Rituparna Chatterjee Profile picture
Dep Asia Editor @Independent Forbes Power Women's List '19, Laadli Award, Twitter@sayfty Changemaker, Orange Flower Award, ex-Reporters Sans Frontieres

Jun 19, 2024, 11 tweets

I don't think people elsewhere fully grasp what's happening in NCR and just how hot it is. At 7am, the tap water is boiling hot. The sun hurts the eye. There's no night time anymore. For 24 hours the temperature feels above 40C. Which means during night the water is as hot

every surface is hot to touch. The human body can't endure a heatwave this nonstop without respite. ACs running nonstop, but rooms are barely cool, house plants are dying - you have to water them with boiling hot water. Struggling to breathe in the thick scalding air

The skin feels like it's on fire because there's minimal sweating here. You can't drink any water that's not in fridge. Water stored in bathroom in buckets need at least 12 hours to cool down to room temperature before bathing is possible. You can't step out on the streets.

The early morning yoga classes are mostly gone where I live because it's near 40C at 6am. Some of us residents in highrises are storing extra bottles of cold water and packets of ice the domestic workers can take home. But I can't imagine how dreadful it is for people without

any privilege, the poor and the homeless, those who cannot afford even a cooler and animals on the streets. A money plant that covered my entire balcony like a carpet of dark green died. The palm is shrivelling up, both in shade.

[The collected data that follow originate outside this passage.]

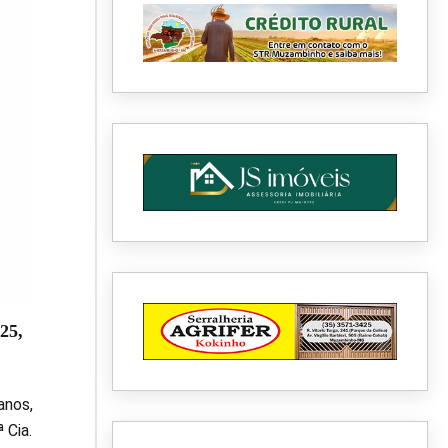
25,
anos,
 Cia.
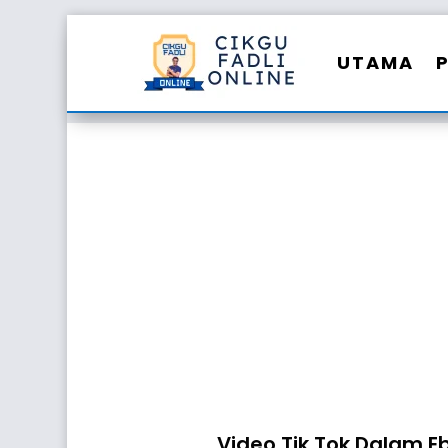
UTAMA
Video Tik Tok Dalam Eb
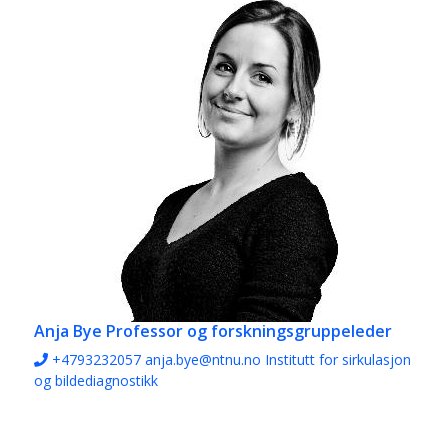
Anja Bye
Professor og forskningsgruppeleder
+4793232057
anja.bye@ntnu.no
Institutt for sirkulasjon
og bildediagnostikk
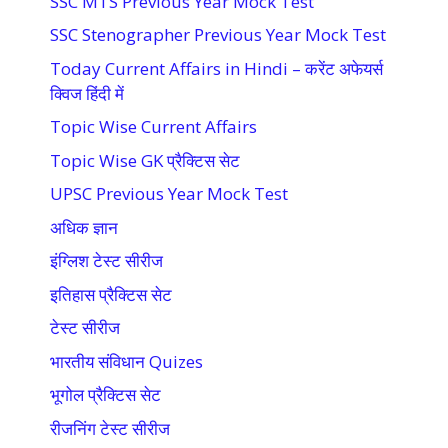
SSC MTS Previous Year Mock Test
SSC Stenographer Previous Year Mock Test
Today Current Affairs in Hindi – करेंट अफेयर्स
क्विज हिंदी में
Topic Wise Current Affairs
Topic Wise GK प्रैक्टिस सेट
UPSC Previous Year Mock Test
अधिक ज्ञान
इंग्लिश टेस्ट सीरीज
इतिहास प्रैक्टिस सेट
टेस्ट सीरीज
भारतीय संविधान Quizes
भूगोल प्रैक्टिस सेट
रीजनिंग टेस्ट सीरीज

you can have a couple of days of 47-50C heat. You can't have relentless 10 days with no rain, no end in sight. And I fear this is how we will live from now on. And governments will do nothing because of capitalist greed.

Because the 1% super rich, when they're done cutting down all trees, flying in private jets, building ugly hotels in sensitive ecosystems, mining, displacing indigenous people, when they have nothing left to exploit, they will move their families to colder places and settle there

In Kolkata in the 90s and 2000s we'd sleep on the floor in summers. Here in NCR you can't lie down on the floor even at night. It's feels like a gas burner is on underneath it.

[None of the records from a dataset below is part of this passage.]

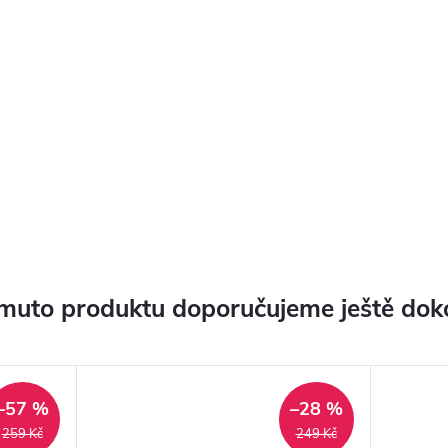
muto produktu doporučujeme ještě dok
–57 %
–28 %
259 Kč
249 Kč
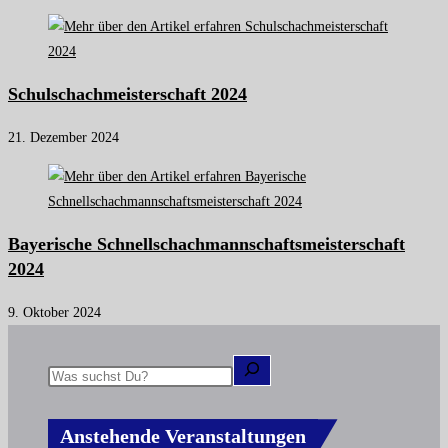
Schulschachmeisterschaft 2024
21. Dezember 2024
Bayerische Schnellschachmannschaftsmeisterschaft
2024
9. Oktober 2024
Anstehende Veranstaltungen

Declare an emergency, extend school holidays, shift to work from home, set up industrial coolers in shelters for the homeless, provide electricity subsidies to the poor who at least can run coolers, set up free water dispensers on roads, set aside funds for climate emergency

I didn't think this would explode, so for those outside of India - NCR stands for National Capital Region, that includes capital Delhi and several districts surrounding it from the states of Haryana, Uttar Pradesh, and Rajasthan.

"In more serious cases it can lead to a heatstroke, when the body’s core temperature goes above 40.6C (105F). One of the patients who died in Delhi’s RML hospital on Tuesday had a body temperature of 110F (43C)."